------ The data

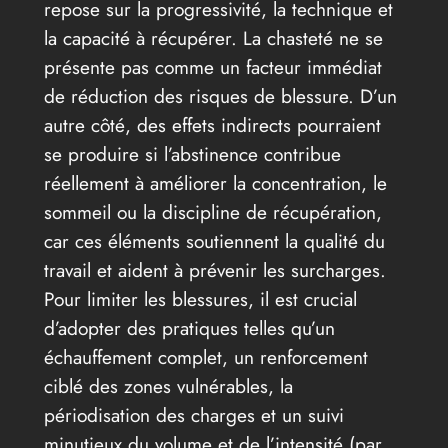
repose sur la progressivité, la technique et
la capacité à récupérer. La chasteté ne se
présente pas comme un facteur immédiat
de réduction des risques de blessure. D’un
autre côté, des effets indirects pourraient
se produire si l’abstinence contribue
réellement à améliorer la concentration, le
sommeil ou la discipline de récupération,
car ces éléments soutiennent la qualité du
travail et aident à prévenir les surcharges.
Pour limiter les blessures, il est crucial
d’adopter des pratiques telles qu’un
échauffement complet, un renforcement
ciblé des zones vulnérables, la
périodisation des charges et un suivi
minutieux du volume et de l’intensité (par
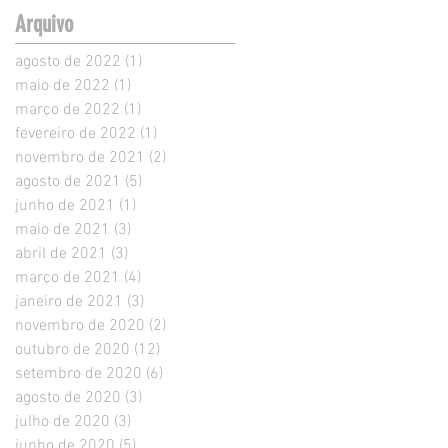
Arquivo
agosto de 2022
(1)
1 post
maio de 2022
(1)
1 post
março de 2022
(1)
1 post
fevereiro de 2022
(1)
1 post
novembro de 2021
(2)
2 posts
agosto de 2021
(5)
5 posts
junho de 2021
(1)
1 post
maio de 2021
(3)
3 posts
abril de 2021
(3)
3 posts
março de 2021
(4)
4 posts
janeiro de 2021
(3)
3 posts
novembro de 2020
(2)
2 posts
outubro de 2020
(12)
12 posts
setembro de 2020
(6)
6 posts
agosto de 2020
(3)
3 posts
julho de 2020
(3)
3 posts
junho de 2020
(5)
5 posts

------------

Problem statement: All of the data must be repeated exactly, except for the pictures.

Task response:
repose sur la progressivité, la technique et
la capacité à récupérer. La chasteté ne se
présente pas comme un facteur immédiat
de réduction des risques de blessure. D’un
autre côté, des effets indirects pourraient
se produire si l’abstinence contribue
réellement à améliorer la concentration, le
sommeil ou la discipline de récupération,
car ces éléments soutiennent la qualité du
travail et aident à prévenir les surcharges.
Pour limiter les blessures, il est crucial
d’adopter des pratiques telles qu’un
échauffement complet, un renforcement
ciblé des zones vulnérables, la
périodisation des charges et un suivi
minutieux du volume et de l’intensité (par
Arquivo
agosto de 2022
(1)
1 post
maio de 2022
(1)
1 post
março de 2022
(1)
1 post
fevereiro de 2022
(1)
1 post
novembro de 2021
(2)
2 posts
agosto de 2021
(5)
5 posts
junho de 2021
(1)
1 post
maio de 2021
(3)
3 posts
abril de 2021
(3)
3 posts
março de 2021
(4)
4 posts
janeiro de 2021
(3)
3 posts
novembro de 2020
(2)
2 posts
outubro de 2020
(12)
12 posts
setembro de 2020
(6)
6 posts
agosto de 2020
(3)
3 posts
julho de 2020
(3)
3 posts
junho de 2020
(5)
5 posts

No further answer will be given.